Summary
Five improvements to the MCP KV tools, surfaced by dogfooding the new API in a real Claude Code session (storing and querying a 70 KB ~/.claude.json blob). Each item below is backed by concrete friction hit during that session, with a proposed fix and a code citation. Ranked by impact.
Context: this is follow-up feedback from the same collaboration that designed and implemented the KV API + MCP tools (Opus 4.8 + operator). The tools work well; these are refinements, not defects.
1. kv_set cannot load a value from a file (highest impact)
Problem. value is inline-only. Storing a 70 KB file as a single KV entry required a 5-step workaround: jq-wrap the file as a JSON string → load_file into a staging table → SQL UPDATE to copy the value into the kv_set-created row → DROP TABLE → hash-verify round-trip. Every step is a corruption opportunity; the only reason I trusted the result was an explicit MD5 check against the original.
Proposed fix. Add an optional value_path parameter to kv_set (mutually exclusive with value), read server-side. The server already has filesystem access — load_file/load_files take absolute paths — so this reuses existing plumbing and collapses the entire workaround into one call.

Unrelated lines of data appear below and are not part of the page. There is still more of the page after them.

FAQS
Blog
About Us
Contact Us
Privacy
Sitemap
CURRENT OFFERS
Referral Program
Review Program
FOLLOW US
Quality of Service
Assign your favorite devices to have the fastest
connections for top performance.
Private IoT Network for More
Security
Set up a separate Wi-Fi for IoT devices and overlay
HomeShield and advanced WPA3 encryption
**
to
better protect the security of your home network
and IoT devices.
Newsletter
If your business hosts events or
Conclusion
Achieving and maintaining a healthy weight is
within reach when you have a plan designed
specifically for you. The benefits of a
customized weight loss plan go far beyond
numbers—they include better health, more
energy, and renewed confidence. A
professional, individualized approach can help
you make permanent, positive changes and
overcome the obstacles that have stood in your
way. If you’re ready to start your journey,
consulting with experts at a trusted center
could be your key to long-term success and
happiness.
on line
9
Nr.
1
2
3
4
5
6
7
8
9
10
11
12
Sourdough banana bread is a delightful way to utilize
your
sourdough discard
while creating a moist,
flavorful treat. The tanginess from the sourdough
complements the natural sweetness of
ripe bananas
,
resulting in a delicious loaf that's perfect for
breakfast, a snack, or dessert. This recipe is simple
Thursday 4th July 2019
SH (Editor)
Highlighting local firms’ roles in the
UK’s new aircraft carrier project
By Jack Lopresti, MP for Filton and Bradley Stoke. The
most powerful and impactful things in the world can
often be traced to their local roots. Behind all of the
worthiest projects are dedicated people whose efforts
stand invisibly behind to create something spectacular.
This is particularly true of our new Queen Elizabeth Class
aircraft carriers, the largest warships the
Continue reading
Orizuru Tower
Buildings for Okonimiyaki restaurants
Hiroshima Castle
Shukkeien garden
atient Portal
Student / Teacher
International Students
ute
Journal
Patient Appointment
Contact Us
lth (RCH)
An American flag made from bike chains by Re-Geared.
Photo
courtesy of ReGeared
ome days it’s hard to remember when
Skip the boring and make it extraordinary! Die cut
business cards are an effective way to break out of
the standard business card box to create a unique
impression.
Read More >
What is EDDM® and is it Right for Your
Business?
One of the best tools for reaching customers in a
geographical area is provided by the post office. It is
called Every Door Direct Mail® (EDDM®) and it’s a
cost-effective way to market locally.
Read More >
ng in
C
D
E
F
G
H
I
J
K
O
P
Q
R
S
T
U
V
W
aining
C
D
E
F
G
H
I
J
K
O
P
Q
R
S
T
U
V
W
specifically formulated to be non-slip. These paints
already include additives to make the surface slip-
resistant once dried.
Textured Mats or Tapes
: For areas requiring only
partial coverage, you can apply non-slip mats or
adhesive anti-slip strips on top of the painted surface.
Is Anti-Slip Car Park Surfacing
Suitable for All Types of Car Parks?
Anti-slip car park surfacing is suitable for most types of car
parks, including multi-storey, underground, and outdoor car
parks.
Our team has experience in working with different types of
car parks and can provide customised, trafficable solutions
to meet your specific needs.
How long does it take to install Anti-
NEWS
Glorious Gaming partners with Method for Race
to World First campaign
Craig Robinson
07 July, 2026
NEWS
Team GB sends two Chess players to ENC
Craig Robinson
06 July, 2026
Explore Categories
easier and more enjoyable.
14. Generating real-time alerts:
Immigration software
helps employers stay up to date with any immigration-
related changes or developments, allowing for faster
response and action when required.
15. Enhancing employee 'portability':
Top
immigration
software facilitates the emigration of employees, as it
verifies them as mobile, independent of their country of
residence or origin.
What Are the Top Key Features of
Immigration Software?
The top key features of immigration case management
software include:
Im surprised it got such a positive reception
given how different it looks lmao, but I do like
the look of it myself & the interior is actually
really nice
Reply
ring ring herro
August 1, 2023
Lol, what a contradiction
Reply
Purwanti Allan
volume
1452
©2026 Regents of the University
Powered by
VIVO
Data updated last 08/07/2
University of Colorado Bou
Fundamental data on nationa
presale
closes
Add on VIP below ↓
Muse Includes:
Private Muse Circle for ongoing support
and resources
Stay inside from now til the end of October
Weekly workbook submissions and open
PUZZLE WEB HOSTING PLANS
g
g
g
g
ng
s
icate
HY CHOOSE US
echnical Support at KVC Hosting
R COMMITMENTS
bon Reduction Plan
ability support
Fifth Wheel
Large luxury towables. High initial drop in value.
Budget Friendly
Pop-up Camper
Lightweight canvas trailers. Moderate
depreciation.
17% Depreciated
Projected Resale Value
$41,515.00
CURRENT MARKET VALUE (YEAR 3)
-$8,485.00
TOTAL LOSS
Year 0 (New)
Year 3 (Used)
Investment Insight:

Cite. KvSetParams at hyperdb-mcp/src/server.rs:845; handler fn kv_set at hyperdb-mcp/src/server.rs:3123.
2. kv_set gives no insert-vs-overwrite signal
Problem. Writing first then second to the same key both return the identical {"stored": true, ...}. The README calls it an "upsert," but the caller cannot tell whether they created a key or silently clobbered an existing value. For a memory/config store, a typo'd store or key name overwrites data with zero signal — an invisible footgun.
Proposed fix. Return {"stored": true, "created": true|false} (optionally previous_value or overwritten: true). The upsert path already performs an existence check internally, so the information is on hand — it's just discarded. Also, perhaps have parameter to kv_set to fail if the key already exists.
Cite. Response is hard-coded at hyperdb-mcp/src/server.rs:3136:
Ok(()) => Self::ok_content(json!({ "stored": true, "store": p.store, "key": p.key })). The library set at hyperdb-api/src/async_kv_store.rs:105 returns Result<()>, so the created/overwritten distinction would need to be threaded up from there (or derived via a pre-check in the handler).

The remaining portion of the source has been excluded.